Dans la capitale, plusieurs centaines de jeunes se sont assis sur l'esplanade de la place centrale de Syntagma, face au Parlement et ont allumé des bougies sur le sol, dans une ambiance bon enfant où certains jouaient de la guitare.
Rassemblements pacifistes
Trois cents personnes, jeunes et adultes, se sont aussi réunis près du lieu où a été tué l'adolescent dans le quartier étudiant contestataire d'Exarchia. Ils ont posé des bougies et déposé des fleurs et d'autres objets. Aucune tension ne prévalait dans le quartier où les policiers étaient absents. Dans l'après-midi, 300 lycéens de l'établissement où étudiait l'adolescent tué et d'autres écoles d'Athènes avaient déjà organisé place Syntagma un rassemblement assis et pacifique.

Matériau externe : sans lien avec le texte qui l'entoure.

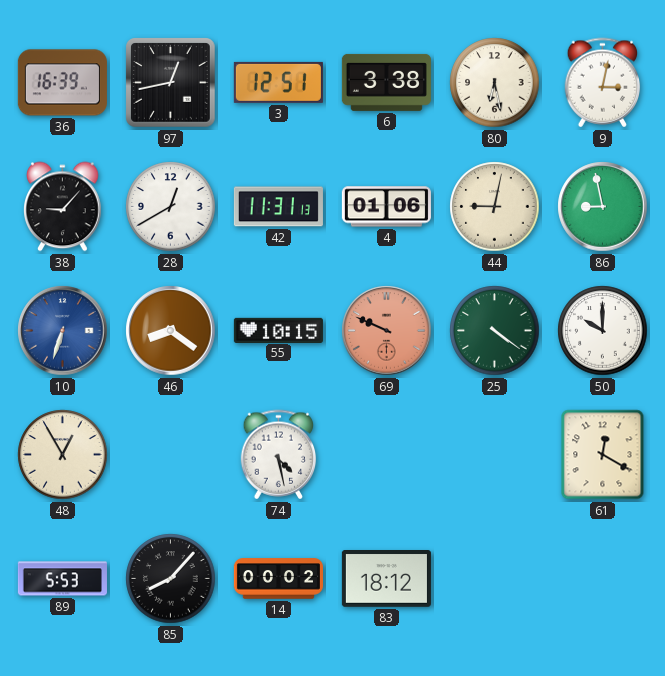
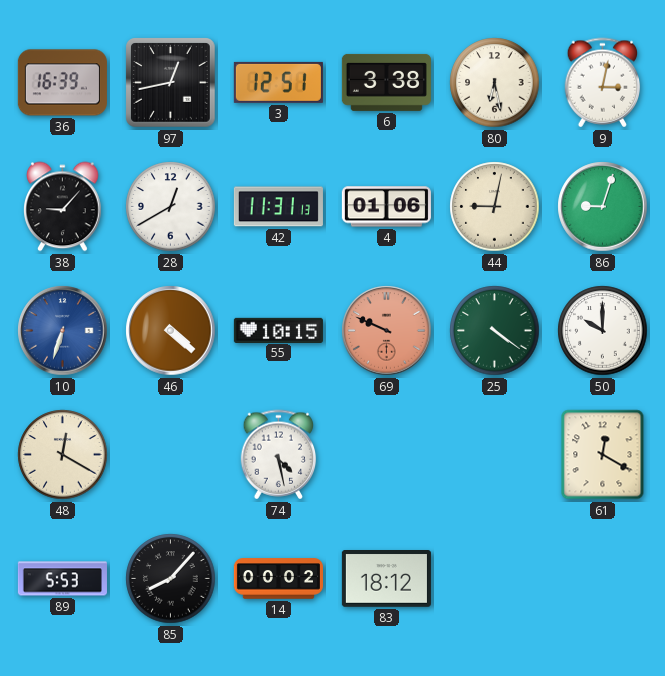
86: 8:58 -> 9:03
46: 8:21 -> 4:22
48: 12:55 -> 12:20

A Salonique, la deuxième ville du pays, quelque 300 jeunes se sont rassemblés, tenant à la main des cierges allumés près de la Tour Blanche, le monument emblématique de la ville. D'autres manifestations pacifiques se sont déroulées dans la journée à Athènes, Salonique et à Patras dans le Péloponnèse (ouest). Aucun affrontement n'a été signalé par la police, même si les face-à-face ont pu paraître tendus un moment.
Alexis Grigoropoulos a été tué samedi dernier dans la soirée par un policier qui a été inculpé d'homicide volontaire. Sa mort a déclenché une vague de violences urbaines sans précédent dans le pays depuis le rétablissement de la démocratie en 1974.